Mazinga ha un figlio adolescente che si è unito ad un gruppo di neofascisti. Carletto ha abbandonato la squadra e fa il guardiano in una scuola privata di élite. Per finire c’è Adriano, giunto al reparto mobile perché è quello che paga meglio: la madre sta per essere sfrattata e la casa popolare che il comune le ha assegnato è stata occupata abusivamente da una famiglia tunisina.
Altro motivo di rancore, altro fattore che scatena il razzismo insito in ognuna di queste persone che vede l’Italia come la propria casa invasa dagli stranieri. Che siano albanesi, rumeni o tunisini, non hanno diritto di stare nel nostro paese, togliendo la casa e il lavoro a chi ne ha bisogno, andando in giro a sporcare, stuprare, uccidere.
E fin qui, come ha detto l’autore del libro da cui è tratto il film, chiunque, nel profondo del suo io, potrebbe pensare che questi celerini, tutti i torti non li hanno. “Rischio morale?

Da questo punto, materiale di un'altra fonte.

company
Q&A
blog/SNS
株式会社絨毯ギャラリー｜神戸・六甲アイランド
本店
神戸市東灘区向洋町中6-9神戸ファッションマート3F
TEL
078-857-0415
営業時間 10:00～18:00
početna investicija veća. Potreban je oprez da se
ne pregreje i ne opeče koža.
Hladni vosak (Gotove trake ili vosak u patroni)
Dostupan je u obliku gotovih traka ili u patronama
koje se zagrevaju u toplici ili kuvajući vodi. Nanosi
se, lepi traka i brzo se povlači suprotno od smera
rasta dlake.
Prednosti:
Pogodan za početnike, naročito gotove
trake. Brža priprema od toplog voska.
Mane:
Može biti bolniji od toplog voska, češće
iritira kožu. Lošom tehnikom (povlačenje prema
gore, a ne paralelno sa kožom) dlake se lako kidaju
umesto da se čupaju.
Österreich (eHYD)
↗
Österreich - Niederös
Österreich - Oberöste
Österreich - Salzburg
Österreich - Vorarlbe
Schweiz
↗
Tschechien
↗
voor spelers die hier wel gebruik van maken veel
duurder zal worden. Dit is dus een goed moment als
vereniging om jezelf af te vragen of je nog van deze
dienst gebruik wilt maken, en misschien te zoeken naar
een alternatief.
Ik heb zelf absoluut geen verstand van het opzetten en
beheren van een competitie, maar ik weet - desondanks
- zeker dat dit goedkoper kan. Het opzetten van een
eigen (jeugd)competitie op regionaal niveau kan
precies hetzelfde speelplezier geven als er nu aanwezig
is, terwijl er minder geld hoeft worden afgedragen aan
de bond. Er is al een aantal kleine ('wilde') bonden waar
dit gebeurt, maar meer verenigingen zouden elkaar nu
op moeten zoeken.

Sì, ma bisogna liberarsi di questo ricatto, altrimenti non si racconta più niente”.
Un film che, almeno finora, non ha sollevato proteste né critiche ma che è stato mantenuto a distanza dalle forze dell’ordine. Molto intenso e molto realistico, ACAB accenna, tenendole sullo sfondo, ad alcune pagine infamanti della storia italiana dell’ultimo decennio tra cui il G8 di Genova, la morte dell’ispettore Raciti, l’assassinio di Giovanna Reggiani, l’omicidio di Gabriele Sandri.
Il ritratto della società odierna è vivido e attuale: la regia di Sollima è coinvolgente e il montaggio sincopato trasporta lo spettatore all’interno delle vicende. I brani rock dei Clash, dei Chemical Brothers e dei White Stripes sottolineano la violenza e l’urgenza di alcune sequenze.
Tratto dall’omonima opera di Carlo Bonini, il film è uno spaccato dell’Italia dal punto di vista dei celerini.
ACAB offre infatti una prospettiva diversa: non di chi subisce le violenze ma di chi le fa.
E offre una visione nuova di questa gente che riceve sputi, insulti, contro cui vengono tirati oggetti. Come ha detto Favino: “l’esperienza di stare dietro a uno scudo provoca un’aggressività naturale nell’uomo. Ora capisco meglio come si sta da quella parte”.
Non bene, in effetti.
L’intento di criminalizzare non c’era, c’era solo quello di raccontare dei fatti realmente accaduti.
Il risultato è buono ma non lascia ben sperare sulle condizioni del nostro paese.